Tout passe et subit la loi de l’universelle transformation

Le lycée que les parents de nos élèves ont connu comme le baccalauréat qu’ils ont passé s’éloignent dans la mémoire de l’Histoire. Il rejoint celui de nos grands-parents, de nos grands-pères surtout, lesquels parlaient de leur «  Bac Maths’ Elem, ou Bac Sciences Ex, ou encore Bac philo ». Leur Lycée et baccalauréat furent réformés en 1965. Les jeunes filles étaient moins nombreuses qui y accédaient. Les filières très cloisonnées. Les sciences humaines, dont l’économie, y avaient la portion congrue.

C’est en 1969 que sont mises en place les filières A B C D  E F puis G. Le fameux bac G2. Plusieurs parents d’élèves actuels reconnaîtront ici leur propre baccalauréat. Nos élèves actuels de maternelle et de l’école primaire ont des parents qui n’ont pas connu ces filières mais dû choisir entre  les voies L, ES ou S, ou parmi les baccalauréats technologiques ou professionnels.

Une autre réalité a changé dans le même temps : celui du taux d’accès et de réussite au baccalauréat, conduit par les filières nouvelles.  En 1965, il était de 58%. Il est aujourd’hui, tous baccalauréats confondus, de 84,5%. Je laisse à chacun ses commentaires et ses appréciations.
là n'est pas le sujet.

Une réforme profonde du lycée...

... celle du baccalauréat suivra par voie de conséquence, en 2021, pour nos élèves qui sont entrés en première en 2019. Beaucoup de parents nous interrogent, au hasard des rencontres, quant à ce qu’il convient d’en penser.

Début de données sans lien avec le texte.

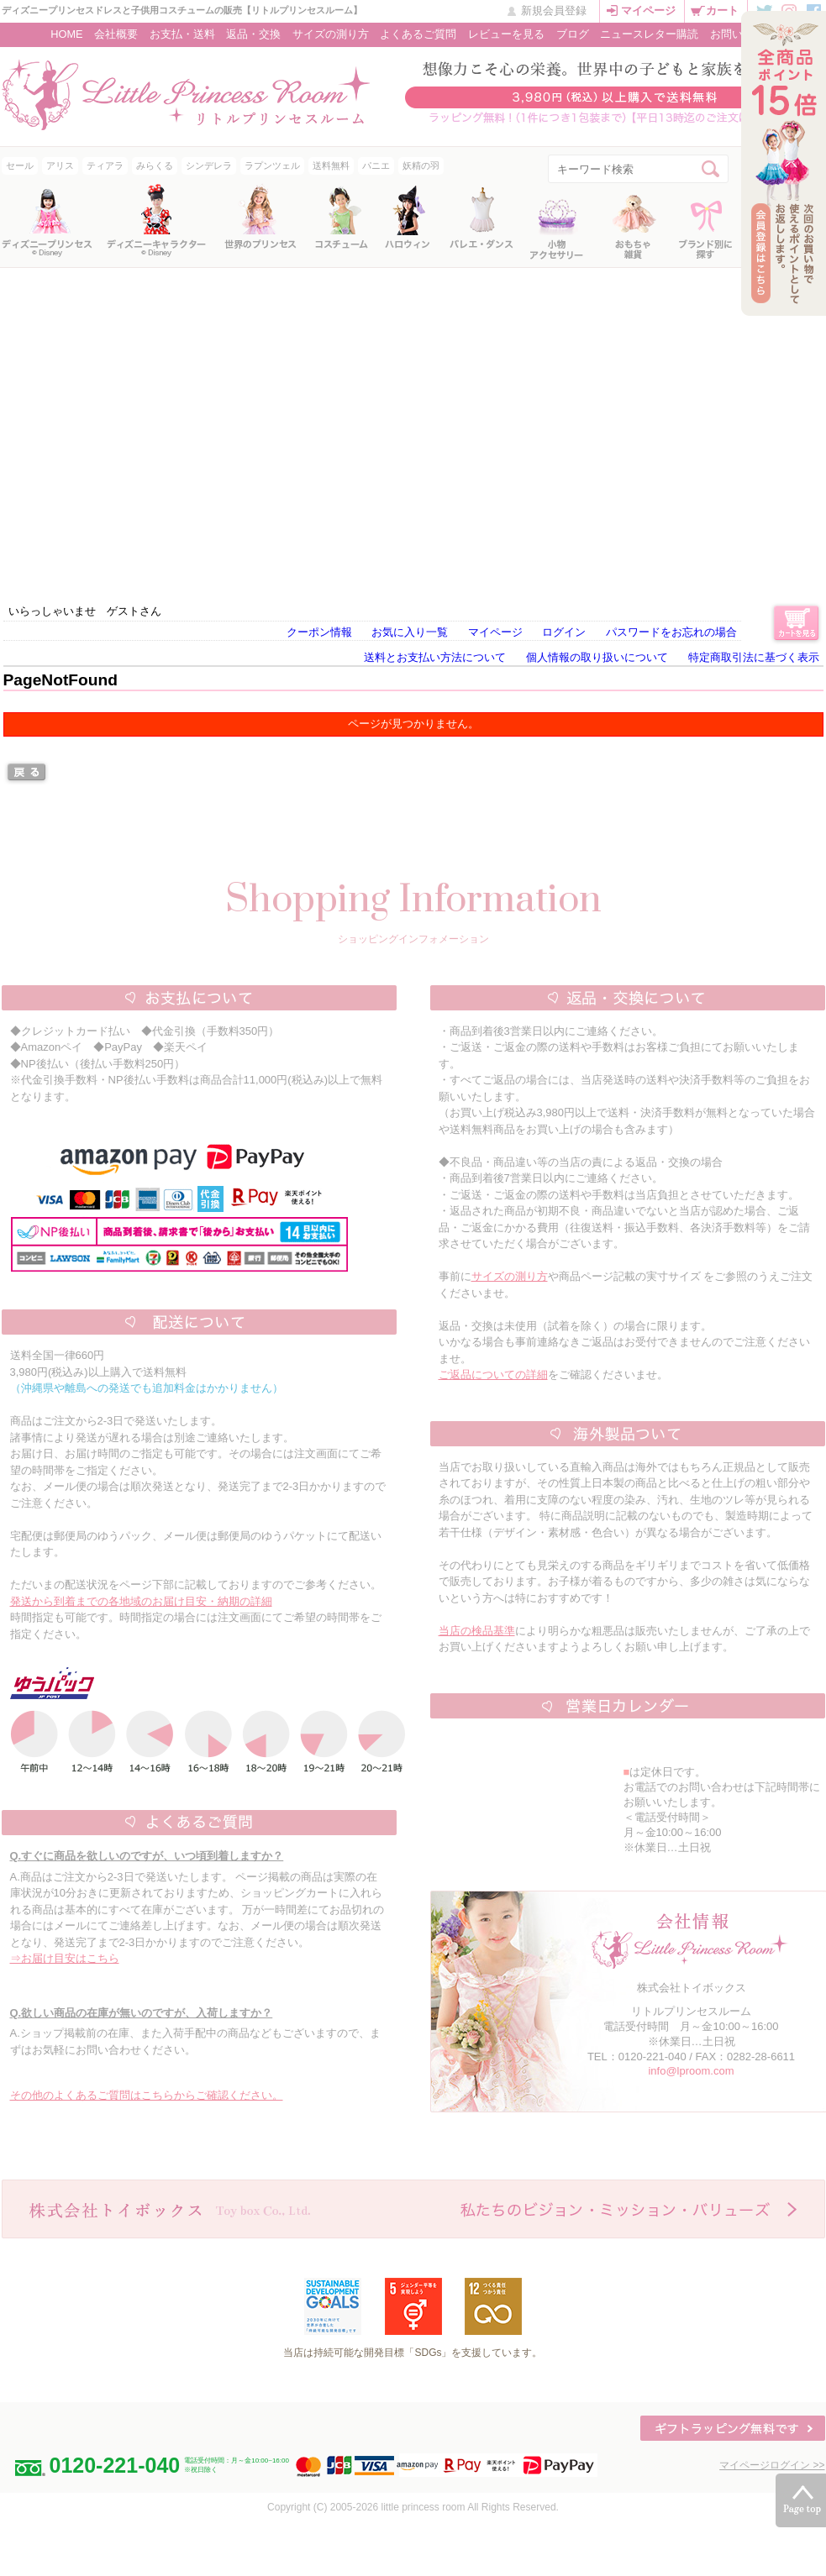  What do you see at coordinates (493, 1374) in the screenshot?
I see `ご返品についての詳細` at bounding box center [493, 1374].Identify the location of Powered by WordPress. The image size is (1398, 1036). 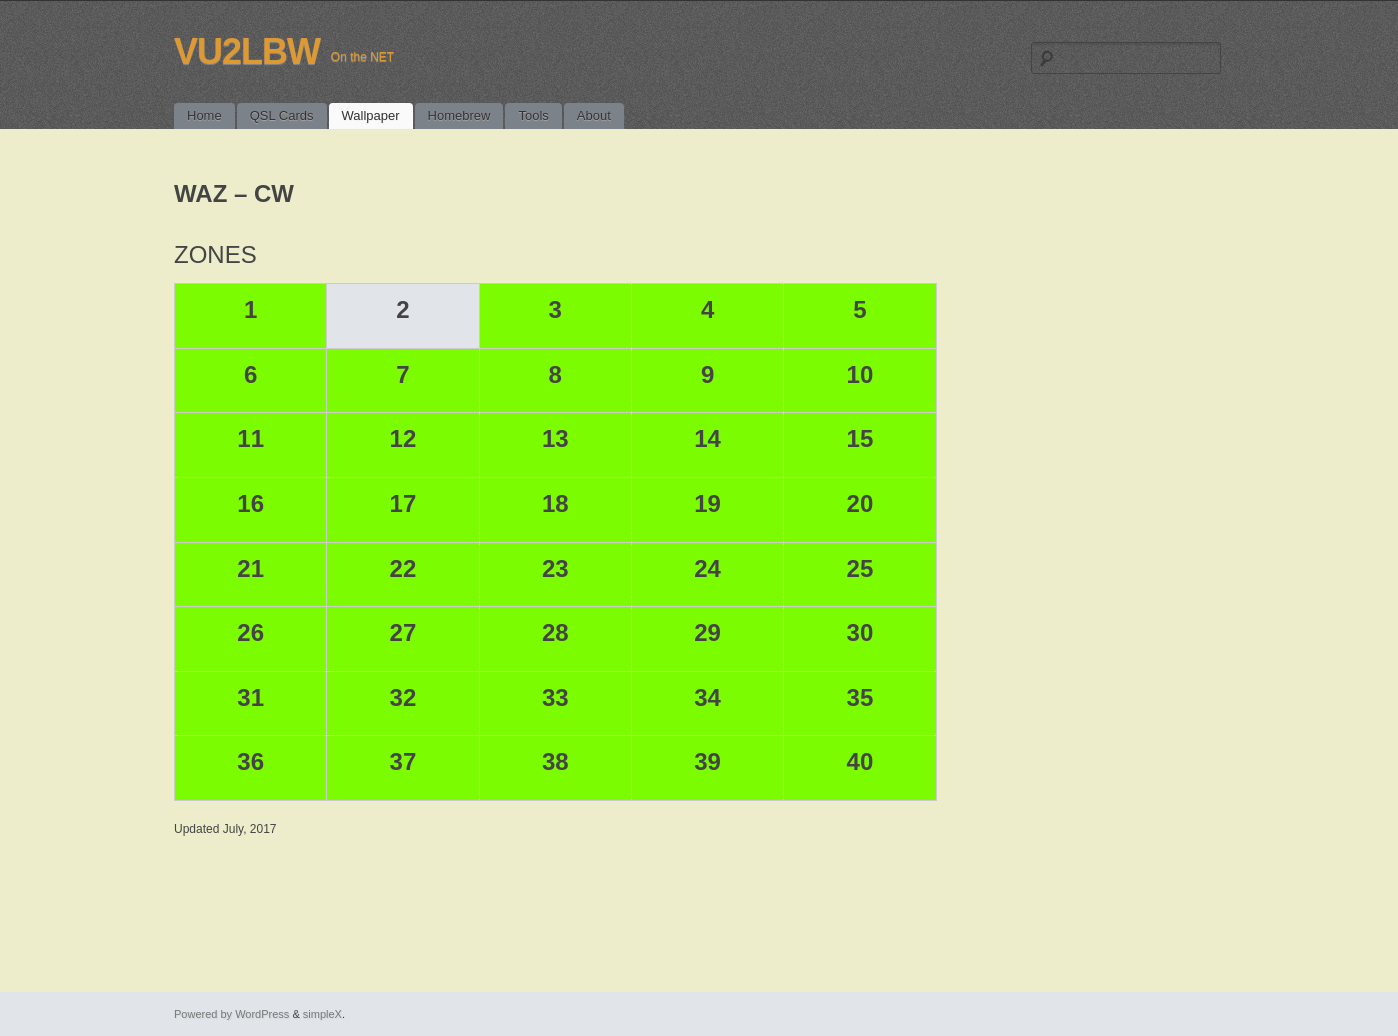
(231, 1014).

Nous n’avons jusqu’à maintenant pas vraiment eu le temps de leur répondre, consacrant notre temps aux élèves, et notamment ceux de seconde, quant au choix de la classe de première.

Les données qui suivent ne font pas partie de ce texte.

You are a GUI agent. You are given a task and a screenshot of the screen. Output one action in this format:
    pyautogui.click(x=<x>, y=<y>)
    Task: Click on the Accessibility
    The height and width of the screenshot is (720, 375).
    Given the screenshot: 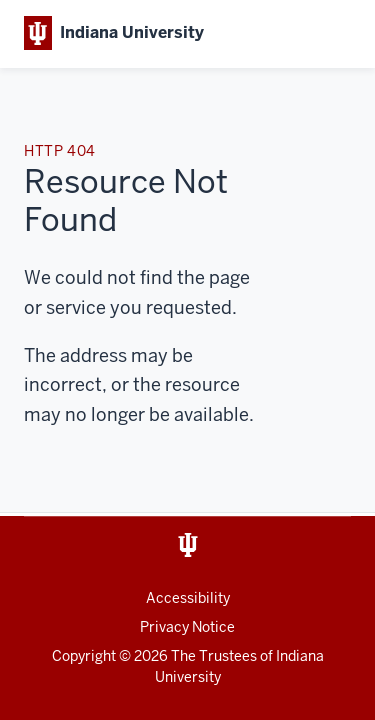 What is the action you would take?
    pyautogui.click(x=188, y=598)
    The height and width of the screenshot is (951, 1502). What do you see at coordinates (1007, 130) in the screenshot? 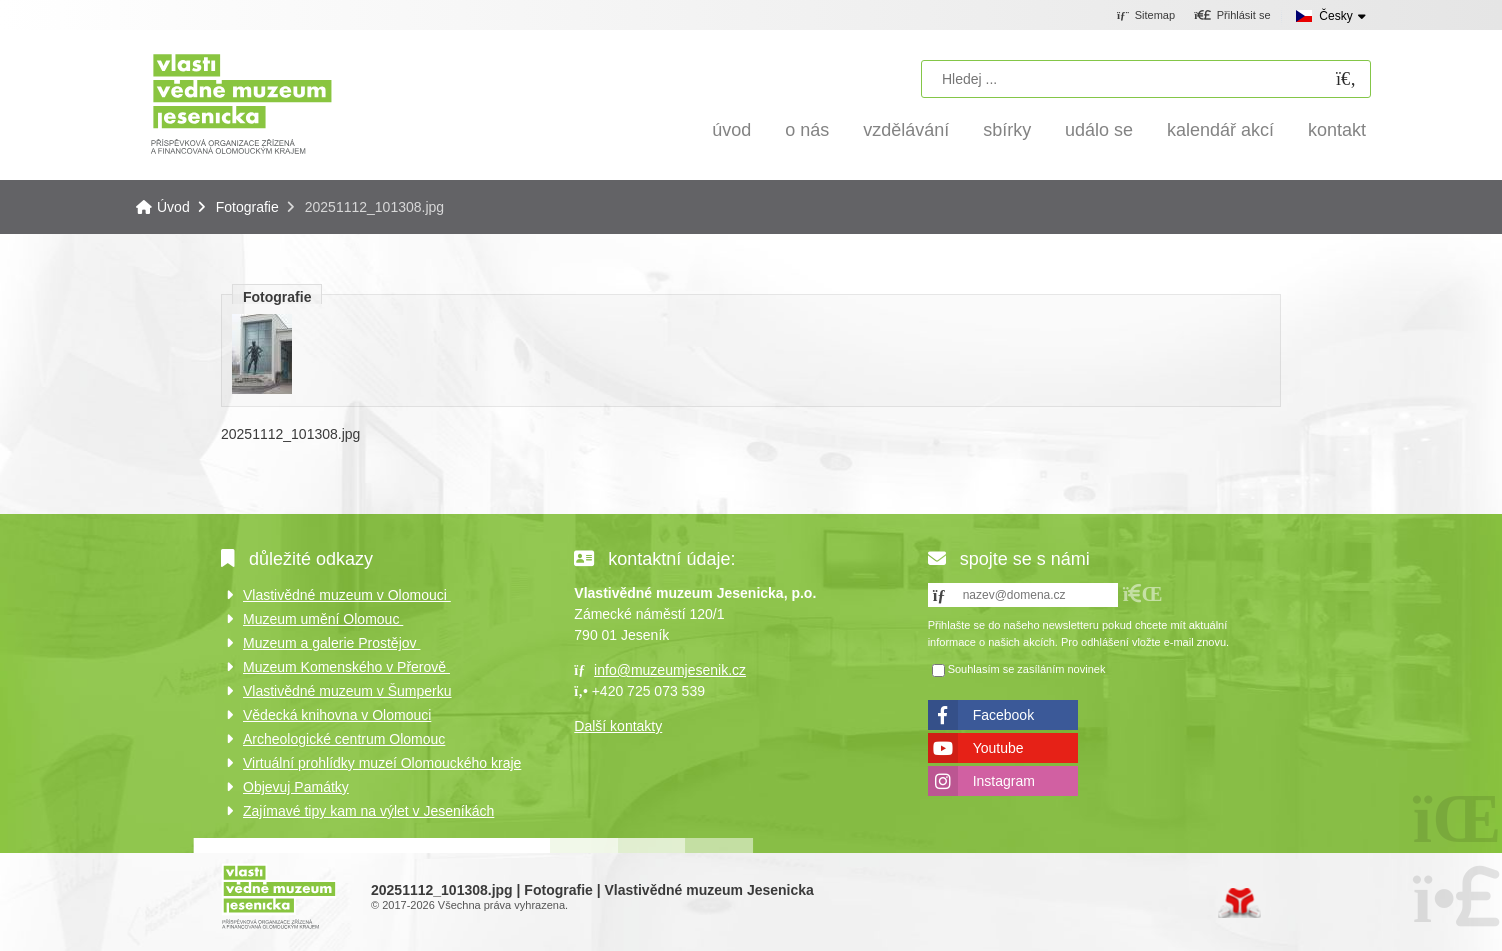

En quoi consiste cette réforme ? Que semble-t-elle valoir ? Comment se transforme le baccalauréat ? Cette réforme préparera-t-elle mieux à l’enseignement supérieur ?
Le premier trait, le plus marquant de ce nouveau lycée, est la disparition des séries littéraire, économique et scientifique. Avec elle, une doxa qui, depuis plusieurs années, ne correspondait plus à grand-chose mais très ancrée dans l’esprit des géniteurs : la suprématie de la série scientifique, le  lot de consolation pour les moins doués en maths avec la série économique, et l’ultime secours de la série littéraire pour les disqualifiés au verdict  des coefficients, « l’honneur » étant sauf d’échapper à un baccalauréat technologique.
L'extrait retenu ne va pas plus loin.